Dass auf allen untersuchten Oberflächen Bakterien zu finden waren, darf nicht überraschen: Allein die menschliche Haut wird von hunderten Bakterienarten besiedelt. Unser Mikrobiom, wie die Gesamtheit aller Mikroorganismen im und um den menschlichen Körper genannt wird, hinterlässt in unserer Umgebung zwangsläufig einen Fingerabdruck.

Ekel-Hotspot Kofferraum

Doch welche und wie viele Mikroben wo genau in den Autos zu finden waren, kam für die Forschenden unerwartet: Das Lenkrad war bei allen untersuchten Fahrzeugen der sterilste Ort, der Kofferraum hingegen der am meisten kontaminierte. Fanden sich am Lenkrad im Schnitt nur 145 Bakterienarten, waren es im Kofferraum fast zehnmal so viele. Ebenfalls stark verunreinigt waren die Fahrersitze und die Schalthebel, während Armaturenbretter und Rücksitze mit jeweils nur rund 300 Bakterienarten vergleichsweise sauber waren.

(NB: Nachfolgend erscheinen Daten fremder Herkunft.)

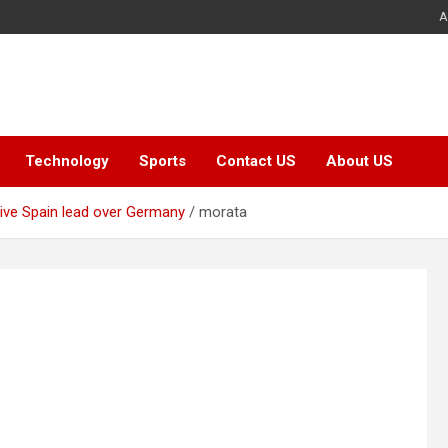
A
Technology
Sports
Contact US
About US
give Spain lead over Germany
morata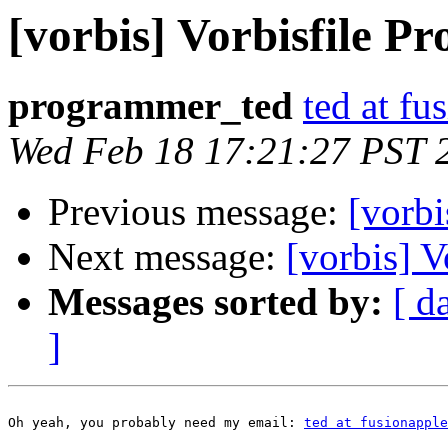
[vorbis] Vorbisfile Pr
programmer_ted
ted at f
Wed Feb 18 17:21:27 PST 
Previous message:
[vorbi
Next message:
[vorbis] V
Messages sorted by:
[ d
]
Oh yeah, you probably need my email: 
ted at fusionapple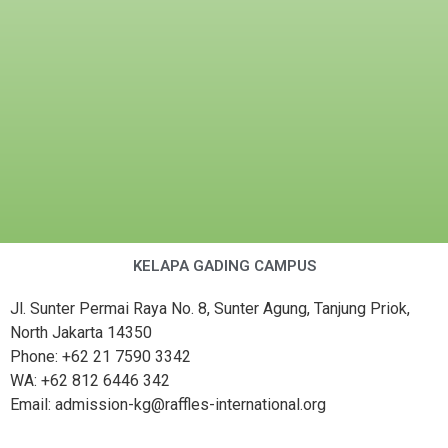
KELAPA GADING CAMPUS
Jl. Sunter Permai Raya No. 8, Sunter Agung, Tanjung Priok,
North Jakarta 14350
Phone: +62 21 7590 3342
WA: +62 812 6446 342
Email: admission-kg@raffles-international.org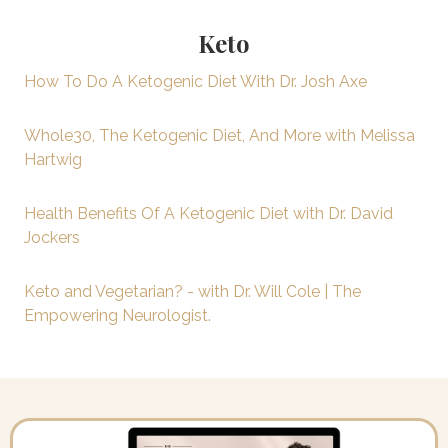
Keto
How To Do A Ketogenic Diet With Dr. Josh Axe
Whole30, The Ketogenic Diet, And More with Melissa
Hartwig
Health Benefits Of A Ketogenic Diet with Dr. David
Jockers
Keto and Vegetarian? - with Dr. Will Cole | The
Empowering Neurologist.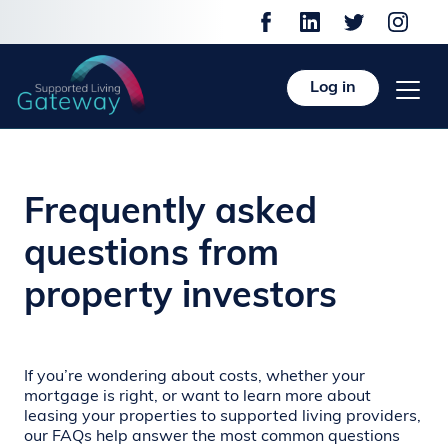
Log in
Frequently asked
questions from
property investors
If you’re wondering about costs, whether your
mortgage is right, or want to learn more about
leasing your properties to supported living providers,
our FAQs help answer the most common questions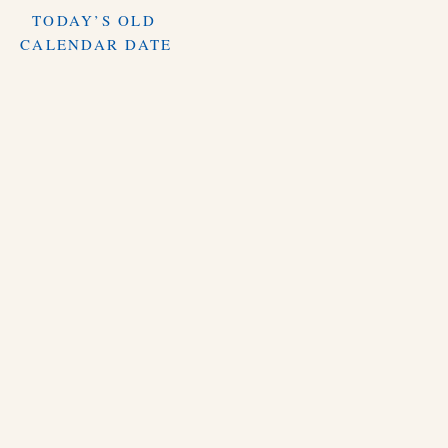
TODAY’S OLD
CALENDAR DATE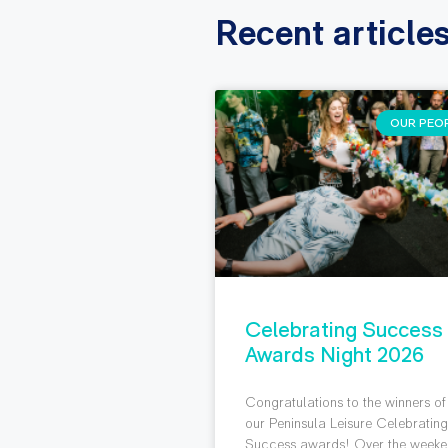
Recent article
OUR PEO
Celebrating Success
Awards Night 2026
Congratulations to the winners of
our Peninsula Leisure Celebratin
Success awards! Over the weeke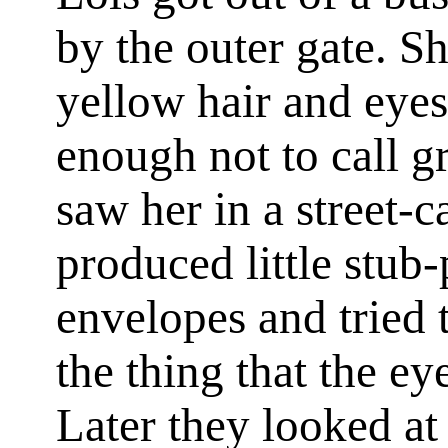
by the outer gate. S
yellow hair and eyes
enough not to call g
saw her in a street-c
produced little stub
envelopes and tried 
the thing that the ey
Later they looked at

Neben vielen völlig harmlosen und auch nützlichen Mikroben enthüllten die Analyse auch einige problematische Keime, darunter antibiotikaresistente Bakterien. Besonders präsent auf der Liste der eher unerwünschten Mikropassagiere war das Fäkalbakterium E. coli, das vor allem in Kofferräumen und auf den Fahrersitzen zu finden war. "Das sollte man bedenken, wenn man Lebensmittel im Kofferraum transportiert oder heruntergefallene Chips vom Sitz aufhebt und isst", sagte Cox. "Ich würde zweimal darüber nachdenken."

Klokontrolle

Einige Bereiche in den Fahrzeugen waren sogar stärker kontaminiert als zwei Toilettensitze, die gleichsam als mikrobielle Kontrollgruppe dienten. Beide Toiletten waren in den 24 Stunden vor der Probenentnahme benutzt worden. Cox zufolge sollte das bei der Innenreinigung stärker bedacht werden; dass etwa ein Schalthebel schmutziger sein könnte als ein Toilettensitz, sei vermutlich den wenigsten bewusst.

Je älter die untersuchten Autos waren, desto mehr Bakterien fand das Forschungsteam im Innenraum – auch, wenn es gepflegt war und sauber aussah. Cox: "Das deutet darauf hin, dass ein Auto mit der Zeit schmutziger wird, unabhängig davon, wie viel wir es putzen. Je länger wir es benutzen, desto wahrscheinlicher ist es, dass wir Bakterien aus neuen Quellen einschleppen."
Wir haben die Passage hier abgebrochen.